Fifty or seventy-five years ago, Louis Agassiz and many other scientists
taught that the human race is not a unit, but that it is made from several
original stocks. This is the theory of the Pre-Adamites, which was widely
taught about the third quarter of the nineteenth century. We have discarded
this error; yet the problem of the great diversity in the races of mankind
is still unsolved. For several races of mankind are quite as distinct from
each other as are many "species" among animals and plants. Undoubtedly
there has been more mixture of these races of man than there seems to be
now going on between the various species of animals and plants. But even
among the latter many recent writers think that hybridization has played
an important part in producing new "species."
The Great Dispersion
The believer in the Bible will very reasonably connect this formation of the distinct races of mankind with the great Dispersion, as recorded in the eleventh chapter of Genesis. Such a segregation of mankind into several distinct races would assist in accomplishing the same purpose as the confusion of tongues and the compulsory dispersion of the separated units of the race, which was (as stated in the Bible) to insure the peopling of the entire earth, and to prevent the formation of a great, crushing, centralized world-despotism, which was even then threatening to stifle the free development of human liberty.

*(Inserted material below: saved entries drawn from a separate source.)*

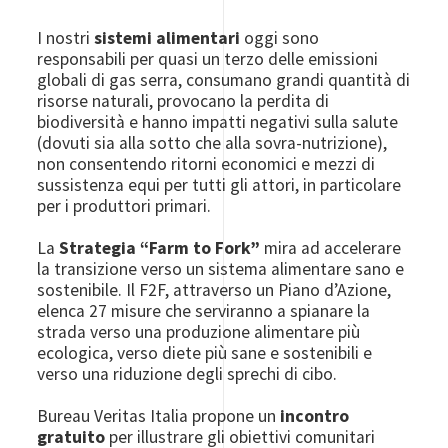
I nostri
sistemi alimentari
oggi sono
responsabili per quasi un terzo delle emissioni
globali di gas serra, consumano grandi quantità di
risorse naturali, provocano la perdita di
biodiversità e hanno impatti negativi sulla salute
(dovuti sia alla sotto che alla sovra-nutrizione),
non consentendo ritorni economici e mezzi di
sussistenza equi per tutti gli attori, in particolare
per i produttori primari.
La
Strategia “Farm to Fork”
mira ad accelerare
la transizione verso un sistema alimentare sano e
sostenibile. Il F2F, attraverso un Piano d’Azione,
elenca 27 misure che serviranno a spianare la
strada verso una produzione alimentare più
ecologica, verso diete più sane e sostenibili e
verso una riduzione degli sprechi di cibo.
Bureau Veritas Italia propone un
incontro
gratuito
per illustrare gli obiettivi comunitari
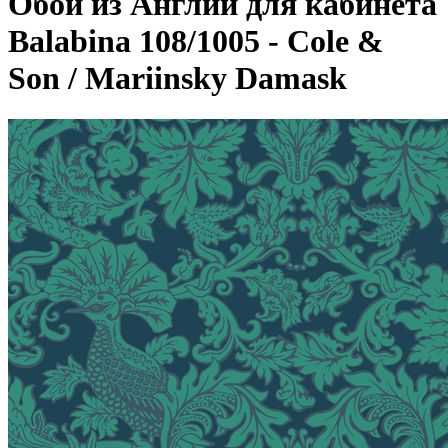
Обои из Англии для кабинета
Balabina 108/1005 - Cole &
Son / Mariinsky Damask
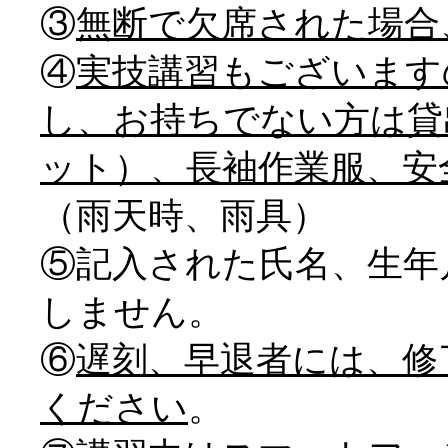
③
無断で欠席された場合
④
実技講習もございます
し、お持ちでない方は貸
ット）、長袖作業服、安
（雨天時、雨具）
⑤記入された氏名、生年
しません。
⑥
遅刻、早退者には、修
ください
。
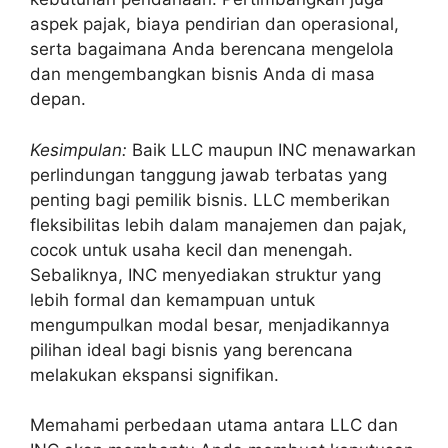
aspek pajak, biaya pendirian dan operasional,
serta bagaimana Anda berencana mengelola
dan mengembangkan bisnis Anda di masa
depan.
Kesimpulan:
Baik LLC maupun INC menawarkan
perlindungan tanggung jawab terbatas yang
penting bagi pemilik bisnis. LLC memberikan
fleksibilitas lebih dalam manajemen dan pajak,
cocok untuk usaha kecil dan menengah.
Sebaliknya, INC menyediakan struktur yang
lebih formal dan kemampuan untuk
mengumpulkan modal besar, menjadikannya
pilihan ideal bagi bisnis yang berencana
melakukan ekspansi signifikan.
Memahami perbedaan utama antara LLC dan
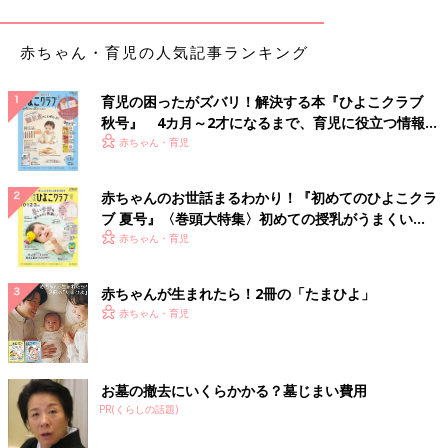
赤ちゃん・育児の人気記事ランキング
育児の困ったがズバリ！解決する本『ひよこクラブ
秋号』 4カ月～2才になるまで、育児に役立つ情報が
いっぱい！
赤ちゃん・育児
赤ちゃんのお世話まるわかり！『初めてのひよこクラ
ブ 夏号』〈巻頭大特集〉初めての授乳がうまくい
く！ おっぱい・ミルクの基本と夏のトラブル 解決テ
赤ちゃん・育児
ク
赤ちゃんが生まれたら！2冊の「たまひよ」
赤ちゃん・育児
お墓の撤去にいくらかかる？墓じまい費用
PR(くらしの話題)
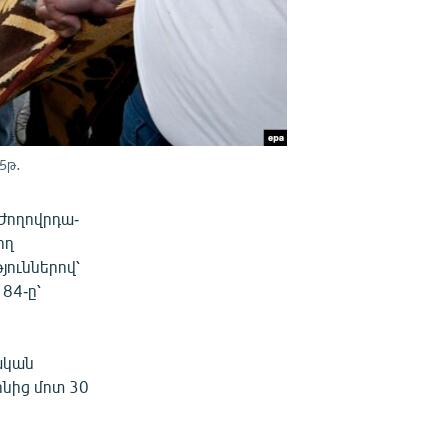
5թ․
 Ժողովրդա-
ող
ուններով՝
184-ը՝
ական
ոնից մոտ 30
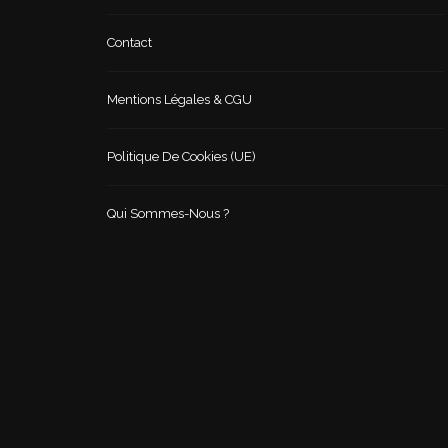
Contact
Mentions Légales & CGU
Politique De Cookies (UE)
Qui Sommes-Nous ?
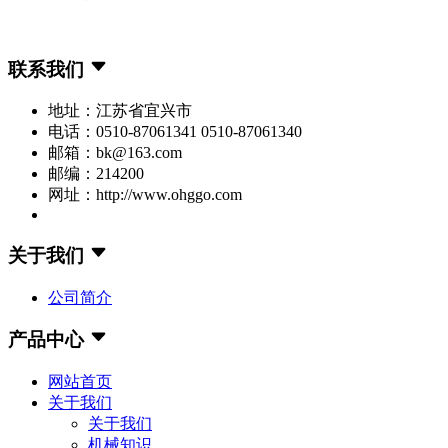
联系我们
地址：江苏省宜兴市
电话：0510-87061341 0510-87061340
邮箱：bk@163.com
邮编：214200
网址：http://www.ohggo.com
关于我们
公司简介
产品中心
网站首页
关于我们
关于我们
机械知识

But these facts regarding mankind throw much light upon the problem of the origin of "species" among both plants and animals. It was a completely desolated earth that lay out before the survivors of that great world-disaster. Even the animals that had survived must have felt the extreme of hardship and privation, as they spread abroad. But —
"The world was all before them, where to choose
That tendency toward "adaptation" that we see every-where among living
organisms, could not fail to produce very quickly great changes in the
animals and plants, resulting in a great multiplication of different kinds,
or "species" in the more restricted sense of this word. Just as we see
millions of cells busily engaged in healing a wound or in combating a disease,
so we know that this same Power behind nature was here intent on helping
the world as a whole, which had been terribly wounded and was sick almost
to death. Evidently it was in this way that much of the great diversity
was produced which we see around us among the plants and the animals.
And yet, as we compare our present larger animals, such as the
bear, the lion, the elephant, the hippopotamus, the elk, or the beaver,
and hundreds of others might be mentioned, with those superb "giants of
the prime" that we find as fossils in the Pleistocene beds of all the continents,
we cannot be blind to the marked evidences of degeneracy among the modern
kinds. This is not confined to the mammals; it is an almost universal phenomenon
throughout the animal kingdom. As Sir William Dawson has expressed it,
"All things left to themselves seem to degenerate."
Regarding the Los Angeles skeletons recently discovered, we are not yet sufficiently familiar with all the facts involved to enable us to pronounce definitely.
But from all these facts, we learn that degeneracy and not progressive evolution has dogged the footsteps of all created forms, including man himself.